Woman Reading to the Sea

after a painting by Franco Mondini-Ruiz

There’s a certain freedom in the long blue slant

of its uncaring, in the wind that knocks

the surface onto rocks, and there’s a dent

made in that wind by the woman who recites

straight into it, pretending the waves might hear

or that some larger being that is sea

or seeing hangs there listening, when sea air’s

so clearly full of its own gusts and grunts,

inanimate uprisings. In the line

of no one’s sight, her voice lost in the spray,

she feels a chilling freedom: how the foam

edges the sheets of zigzag patterned water

while gulls’ shrill outbursts punctuate the sky

(one cloudy, sentimental phrase

or canvas brushed with amber, green, and rose).

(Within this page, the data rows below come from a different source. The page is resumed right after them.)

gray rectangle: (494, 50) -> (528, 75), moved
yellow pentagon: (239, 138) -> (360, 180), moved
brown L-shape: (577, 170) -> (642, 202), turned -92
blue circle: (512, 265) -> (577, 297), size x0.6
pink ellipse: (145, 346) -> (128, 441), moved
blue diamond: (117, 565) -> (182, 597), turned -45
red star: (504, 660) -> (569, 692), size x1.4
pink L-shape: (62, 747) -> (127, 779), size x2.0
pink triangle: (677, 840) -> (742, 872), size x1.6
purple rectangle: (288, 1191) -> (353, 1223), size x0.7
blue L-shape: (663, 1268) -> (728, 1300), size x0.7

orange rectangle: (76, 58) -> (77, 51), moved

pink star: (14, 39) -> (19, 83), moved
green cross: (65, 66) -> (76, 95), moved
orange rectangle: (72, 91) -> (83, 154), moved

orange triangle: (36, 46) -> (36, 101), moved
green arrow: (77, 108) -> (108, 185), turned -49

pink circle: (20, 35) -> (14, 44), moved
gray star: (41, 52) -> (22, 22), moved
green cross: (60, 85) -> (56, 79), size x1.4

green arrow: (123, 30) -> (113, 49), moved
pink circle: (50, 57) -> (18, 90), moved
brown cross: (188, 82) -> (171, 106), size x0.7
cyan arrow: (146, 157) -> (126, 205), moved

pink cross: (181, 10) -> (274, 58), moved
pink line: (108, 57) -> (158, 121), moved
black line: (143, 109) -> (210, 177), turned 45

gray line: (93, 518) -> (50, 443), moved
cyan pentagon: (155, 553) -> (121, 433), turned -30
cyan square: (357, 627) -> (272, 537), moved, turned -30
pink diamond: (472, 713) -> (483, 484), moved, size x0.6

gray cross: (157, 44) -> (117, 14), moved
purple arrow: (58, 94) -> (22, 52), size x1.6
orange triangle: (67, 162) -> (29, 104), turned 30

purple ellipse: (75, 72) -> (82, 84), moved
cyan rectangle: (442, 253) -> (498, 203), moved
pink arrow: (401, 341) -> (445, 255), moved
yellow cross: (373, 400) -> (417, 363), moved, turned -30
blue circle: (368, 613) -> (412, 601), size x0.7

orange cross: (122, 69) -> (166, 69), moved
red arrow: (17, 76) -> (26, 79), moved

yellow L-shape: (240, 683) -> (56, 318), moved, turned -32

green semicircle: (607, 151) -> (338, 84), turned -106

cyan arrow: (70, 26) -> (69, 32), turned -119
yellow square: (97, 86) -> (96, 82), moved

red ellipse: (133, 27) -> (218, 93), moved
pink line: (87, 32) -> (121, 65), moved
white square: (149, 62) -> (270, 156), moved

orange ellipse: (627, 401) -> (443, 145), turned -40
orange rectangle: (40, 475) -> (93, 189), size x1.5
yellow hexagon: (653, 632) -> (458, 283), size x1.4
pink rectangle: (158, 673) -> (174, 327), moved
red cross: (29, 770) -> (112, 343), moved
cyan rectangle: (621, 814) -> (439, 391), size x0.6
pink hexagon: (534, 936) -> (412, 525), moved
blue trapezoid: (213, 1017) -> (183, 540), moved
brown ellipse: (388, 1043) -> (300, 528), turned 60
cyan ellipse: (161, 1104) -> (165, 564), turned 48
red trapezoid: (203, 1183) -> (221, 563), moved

What welcomes, and ignores, and doesn’t question?

Sheer emptiness. It’s like a husk

for her alone. It’s like a shell for absence.

Without an audience, she makes a noise

swallowed by waves and wind, just as

the waves themselves—or no, just like the drops

lost in the waves, which neither care nor keep

distinctions—sweep out a place

inside an amphitheatre she imagines

rising around her, with columns that crash

instantly, like the white foam that collides

and shreds its layered castles. Her words drift,

dissolve, and disappear. A crest

of words has surged and poured into the sea.

It doesn’t matter now what the lines say.